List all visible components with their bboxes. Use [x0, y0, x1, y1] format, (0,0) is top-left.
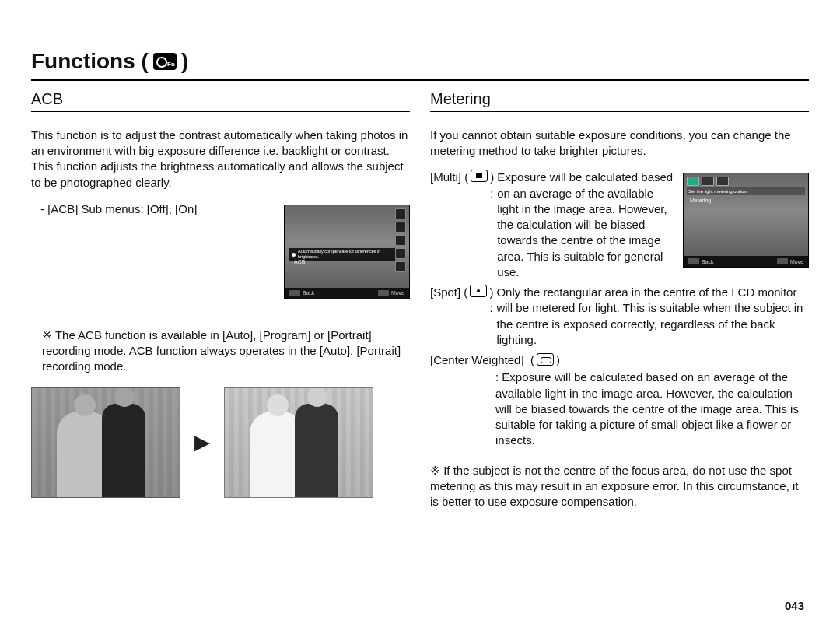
manual-page: Functions ( ) ACB This function is to ad…: [0, 0, 840, 634]
option-center-weighted: [Center Weighted] () : Exposure will be …: [430, 352, 809, 449]
right-column: Metering If you cannot obtain suitable e…: [430, 89, 809, 521]
sample-after: [224, 387, 373, 498]
side-icon: [395, 222, 406, 233]
option-desc-text: Exposure will be calculated based on an …: [495, 370, 799, 447]
acb-intro: This function is to adjust the contrast …: [31, 128, 410, 191]
metering-lcd: Set the light metering option. Metering …: [683, 173, 809, 268]
sample-before: [31, 387, 180, 498]
metering-icon-cw: [716, 177, 729, 186]
option-spot: [Spot] () : Only the rectangular area in…: [430, 285, 809, 348]
lcd-back-label: Back: [702, 258, 714, 265]
arrow-icon: ▶: [194, 429, 210, 456]
acb-heading: ACB: [31, 89, 410, 110]
multi-icon: [471, 170, 488, 182]
option-desc: : Exposure will be calculated based on a…: [495, 370, 809, 448]
tip-icon: [292, 253, 296, 257]
lcd-tip-text: Set the light metering option.: [687, 187, 805, 195]
title-rule: [31, 79, 809, 81]
option-label: [Spot]: [430, 285, 460, 300]
acb-note: ※ The ACB function is available in [Auto…: [42, 328, 410, 375]
metering-lcd-wrap: Set the light metering option. Metering …: [683, 173, 809, 268]
metering-icon-multi: [687, 177, 699, 186]
metering-rule: [430, 111, 809, 112]
side-icon: [395, 261, 406, 272]
acb-lcd-wrap: Automatically compensate for differences…: [284, 205, 410, 299]
option-desc: Only the rectangular area in the centre …: [496, 285, 809, 348]
side-icon: [395, 248, 406, 259]
metering-heading: Metering: [430, 89, 809, 110]
two-column-layout: ACB This function is to adjust the contr…: [31, 89, 809, 521]
lcd-mode-label: ACB: [294, 258, 305, 265]
lcd-move-label: Move: [790, 258, 803, 265]
center-weighted-icon: [537, 353, 554, 366]
lcd-bottom-bar: Back Move: [684, 256, 808, 267]
metering-note: ※ If the subject is not the centre of th…: [430, 463, 809, 510]
menu-key-icon: [688, 258, 699, 264]
side-icon: [395, 208, 406, 219]
metering-icon-spot: [702, 177, 714, 186]
page-title: Functions ( ): [31, 47, 809, 76]
spot-icon: [470, 285, 487, 297]
acb-rule: [31, 111, 410, 112]
title-text-suffix: ): [181, 47, 188, 76]
lcd-tip-text: Automatically compensate for differences…: [298, 249, 393, 261]
option-desc: Exposure will be calculated based on an …: [497, 170, 674, 280]
fn-icon: [153, 53, 177, 70]
groom-figure: [102, 404, 145, 497]
option-label: [Center Weighted]: [430, 353, 524, 366]
menu-key-icon: [289, 290, 300, 296]
metering-intro: If you cannot obtain suitable exposure c…: [430, 128, 809, 159]
nav-key-icon: [378, 290, 389, 296]
left-column: ACB This function is to adjust the contr…: [31, 89, 410, 521]
page-number: 043: [785, 598, 804, 614]
lcd-mode-label: Metering: [690, 197, 711, 204]
lcd-back-label: Back: [303, 289, 315, 296]
lcd-bottom-bar: Back Move: [285, 288, 409, 299]
acb-compare: ▶: [31, 387, 410, 498]
lcd-side-icons: [395, 208, 406, 272]
acb-lcd: Automatically compensate for differences…: [284, 205, 410, 299]
option-label: [Multi]: [430, 170, 461, 185]
option-multi: [Multi] () : Exposure will be calculated…: [430, 170, 674, 280]
nav-key-icon: [777, 258, 788, 264]
lcd-top-icons: [687, 177, 729, 186]
title-text-prefix: Functions (: [31, 47, 149, 76]
side-icon: [395, 235, 406, 246]
groom-figure: [295, 404, 338, 497]
lcd-move-label: Move: [391, 289, 404, 296]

- WHAT YOU HAVE TO DO -
Every line of the records must come back unchanged, except that pictures are dropped.

- TASK RESPONSE -
List all visible components with their bboxes. Use [x0, y0, x1, y1] format, (0,0) is top-left.
manual-page: Functions ( ) ACB This function is to ad…: [0, 0, 840, 634]
option-center-weighted: [Center Weighted] () : Exposure will be …: [430, 352, 809, 449]
right-column: Metering If you cannot obtain suitable e…: [430, 89, 809, 521]
sample-after: [224, 387, 373, 498]
side-icon: [395, 222, 406, 233]
option-desc-text: Exposure will be calculated based on an …: [495, 370, 799, 447]
acb-intro: This function is to adjust the contrast …: [31, 128, 410, 191]
metering-lcd: Set the light metering option. Metering …: [683, 173, 809, 268]
sample-before: [31, 387, 180, 498]
metering-icon-cw: [716, 177, 729, 186]
option-spot: [Spot] () : Only the rectangular area in…: [430, 285, 809, 348]
lcd-back-label: Back: [702, 258, 714, 265]
arrow-icon: ▶: [194, 429, 210, 456]
acb-heading: ACB: [31, 89, 410, 110]
multi-icon: [471, 170, 488, 182]
option-desc: : Exposure will be calculated based on a…: [495, 370, 809, 448]
tip-icon: [292, 253, 296, 257]
lcd-tip-text: Set the light metering option.: [687, 187, 805, 195]
title-rule: [31, 79, 809, 81]
option-label: [Spot]: [430, 285, 460, 300]
acb-note: ※ The ACB function is available in [Auto…: [42, 328, 410, 375]
metering-lcd-wrap: Set the light metering option. Metering …: [683, 173, 809, 268]
metering-icon-multi: [687, 177, 699, 186]
metering-rule: [430, 111, 809, 112]
side-icon: [395, 261, 406, 272]
acb-lcd-wrap: Automatically compensate for differences…: [284, 205, 410, 299]
option-desc: Only the rectangular area in the centre …: [496, 285, 809, 348]
side-icon: [395, 248, 406, 259]
metering-heading: Metering: [430, 89, 809, 110]
two-column-layout: ACB This function is to adjust the contr…: [31, 89, 809, 521]
lcd-mode-label: ACB: [294, 258, 305, 265]
lcd-move-label: Move: [790, 258, 803, 265]
center-weighted-icon: [537, 353, 554, 366]
lcd-bottom-bar: Back Move: [684, 256, 808, 267]
metering-note: ※ If the subject is not the centre of th…: [430, 463, 809, 510]
menu-key-icon: [688, 258, 699, 264]
side-icon: [395, 208, 406, 219]
metering-icon-spot: [702, 177, 714, 186]
page-title: Functions ( ): [31, 47, 809, 76]
spot-icon: [470, 285, 487, 297]
acb-rule: [31, 111, 410, 112]
title-text-suffix: ): [181, 47, 188, 76]
lcd-tip-text: Automatically compensate for differences…: [298, 249, 393, 261]
option-desc: Exposure will be calculated based on an …: [497, 170, 674, 280]
fn-icon: [153, 53, 177, 70]
groom-figure: [102, 404, 145, 497]
option-label: [Center Weighted]: [430, 353, 524, 366]
menu-key-icon: [289, 290, 300, 296]
metering-intro: If you cannot obtain suitable exposure c…: [430, 128, 809, 159]
nav-key-icon: [378, 290, 389, 296]
left-column: ACB This function is to adjust the contr…: [31, 89, 410, 521]
page-number: 043: [785, 598, 804, 614]
lcd-mode-label: Metering: [690, 197, 711, 204]
lcd-back-label: Back: [303, 289, 315, 296]
lcd-bottom-bar: Back Move: [285, 288, 409, 299]
acb-compare: ▶: [31, 387, 410, 498]
lcd-side-icons: [395, 208, 406, 272]
acb-lcd: Automatically compensate for differences…: [284, 205, 410, 299]
option-label: [Multi]: [430, 170, 461, 185]
option-multi: [Multi] () : Exposure will be calculated…: [430, 170, 674, 280]
nav-key-icon: [777, 258, 788, 264]
lcd-top-icons: [687, 177, 729, 186]
title-text-prefix: Functions (: [31, 47, 149, 76]
side-icon: [395, 235, 406, 246]
groom-figure: [295, 404, 338, 497]
lcd-move-label: Move: [391, 289, 404, 296]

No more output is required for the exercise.